Here is the version 2 for AES/GCM stitched patch.  The stitched code is in all 
assembly and m4 macros are used.  The overall performance improved around ~110% 
and 120% for encrypt and decrypt respectably.   Please see the attached patch 
and aes benchmark.

Thanks.
-Danny


> On Nov 22, 2023, at 2:27 AM, Niels Möller <ni...@lysator.liu.se> wrote:
>
> Danny Tsen <dt...@us.ibm.com> writes:
>
>> Interleaving at the instructions level may be a good option but due to
>> PPC instruction pipeline this may need to have sufficient
>> registers/vectors. Use same vectors to change contents in successive
>> instructions may require more cycles. In that case, more
>> vectors/scalar will get involved and all vectors assignment may have
>> to change. That’s the reason I avoided in this case.
>
> To investigate the potential, I would suggest some experiments with
> software pipelining.
>
> Write a loop to do 4 blocks of ctr-aes128 at a time, fully unrolling the
> round loop. I think that should be 44 instructions of aes mangling, plus
> instructions to setup the counter input, and do the final xor and
> endianness things with the message. Arrange so that it loads the AES
> state in a set of registers we can call A, operating in-place on these
> registers. But at the end, arrange the XORing so that the final
> cryptotext is located in a different set of registers, B.
>
> Then, write the instructions to do ghash using the B registers as input,
> I think that should be about 20-25 instructions. Interleave those as
> well as possible with the AES instructions (say, two aes instructions,
> one ghash instruction, etc).
>
> Software pipelining means that each iteration of the loop does aes-ctr
> on four blocks, + ghash on the output for the four *previous* blocks (so
> one needs extra code outside of the loop to deal with first and last 4
> blocks).

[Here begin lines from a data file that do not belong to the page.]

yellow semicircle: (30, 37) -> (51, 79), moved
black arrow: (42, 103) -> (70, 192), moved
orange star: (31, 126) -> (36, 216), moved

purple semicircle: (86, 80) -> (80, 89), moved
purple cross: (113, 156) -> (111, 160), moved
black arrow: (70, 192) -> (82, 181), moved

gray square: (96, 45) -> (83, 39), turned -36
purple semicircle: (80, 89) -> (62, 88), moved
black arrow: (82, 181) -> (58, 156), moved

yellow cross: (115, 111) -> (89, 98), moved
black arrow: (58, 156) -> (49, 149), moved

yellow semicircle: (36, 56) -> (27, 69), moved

Decrypt processing should be simpler.
>
> Then you can benchmark that loop in isolation. It doesn't need to be the
> complete function, the handling of first and last blocks can be omitted,
> and it doesn't even have to be completely correct, as long as it's the
> right instruction mix and the right data dependencies. The benchmark
> should give a good idea for the potential speedup, if any, from
> instruction-level interleaving.
>
> I would hope 4-way is doable with available vector registers (and this
> inner loop should be less than 100 instructions, so not too
> unmanageable). Going up to 8-way (like the current AES code) would also
> be interesting, but as you say, you might have a shortage of registers.

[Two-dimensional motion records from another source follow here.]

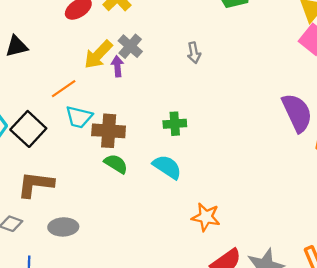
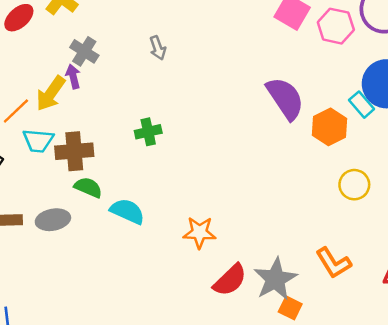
yellow arrow: (98, 55) -> (51, 93), moved
cyan semicircle: (167, 167) -> (127, 211), moved
gray ellipse: (63, 227) -> (53, 220), moved

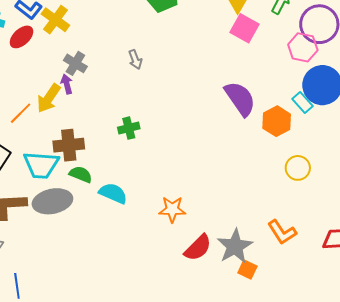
pink hexagon: (336, 26) -> (303, 47), moved
cyan trapezoid: (38, 141) -> (41, 165), moved, size x1.4
gray ellipse: (53, 220) -> (52, 201), size x1.4

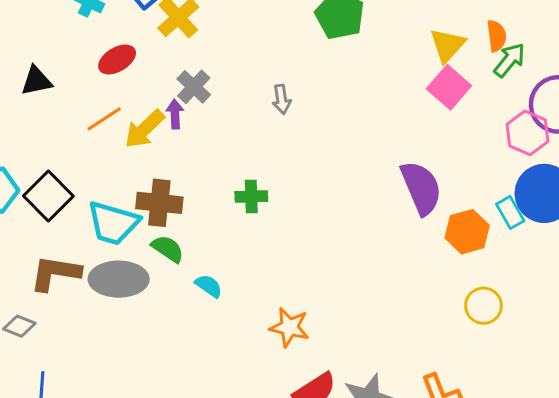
red ellipse: (21, 37) -> (117, 59), moved
orange line: (21, 113) -> (104, 119), moved
cyan semicircle: (113, 193) -> (209, 286), size x0.7

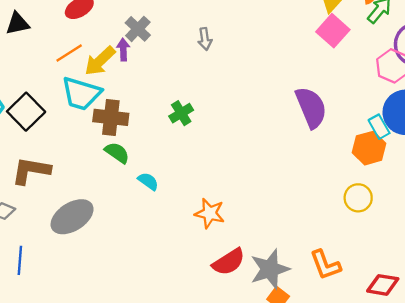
green cross: (251, 196) -> (181, 113), turned -30
cyan trapezoid: (113, 223) -> (81, 94), moved
orange hexagon: (467, 232) -> (369, 148), moved
gray ellipse: (119, 279) -> (72, 217), moved, turned -33

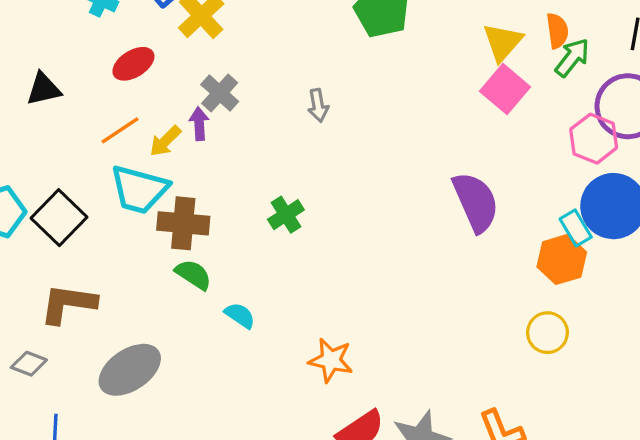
yellow arrow: (100, 61) -> (165, 141), size x0.7

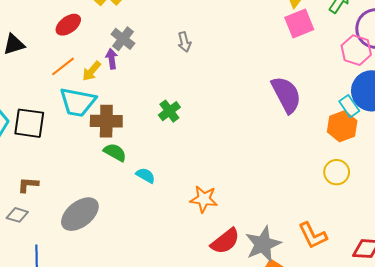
pink square: (505, 89) -> (299, 23), turned 32
black square: (59, 218) -> (29, 123), turned -32
brown L-shape: (68, 304) -> (28, 185), moved, size x0.6

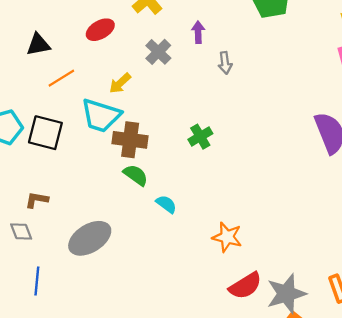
purple arrow: (112, 59) -> (198, 32), moved
orange line: (63, 66) -> (61, 78), moved
gray diamond: (17, 215) -> (21, 232), turned 45

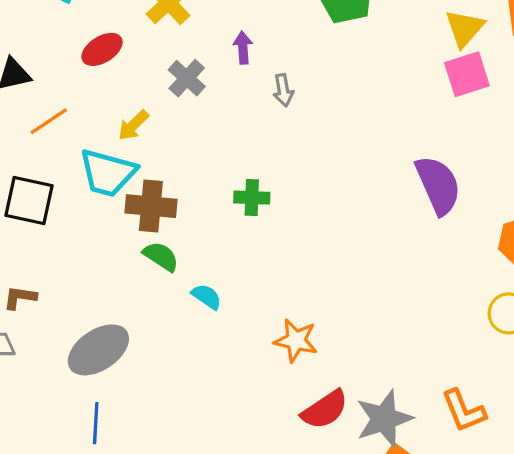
green cross: (200, 137) -> (252, 198), turned 35
blue line: (37, 281) -> (96, 423), moved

> If you have to copy state between registers and memory in each iteration
> of an 8-way loop (which it looks like you also have to do in your
> current patch), that overhead cost may outweight the gains you have from
> more independence in the AES rounds.
>
> Regards,
> /Niels
>
> --
> Niels Möller. PGP key CB4962D070D77D7FCB8BA36271D8F1FF368C6677.
> Internet email is subject to wholesale government surveillance.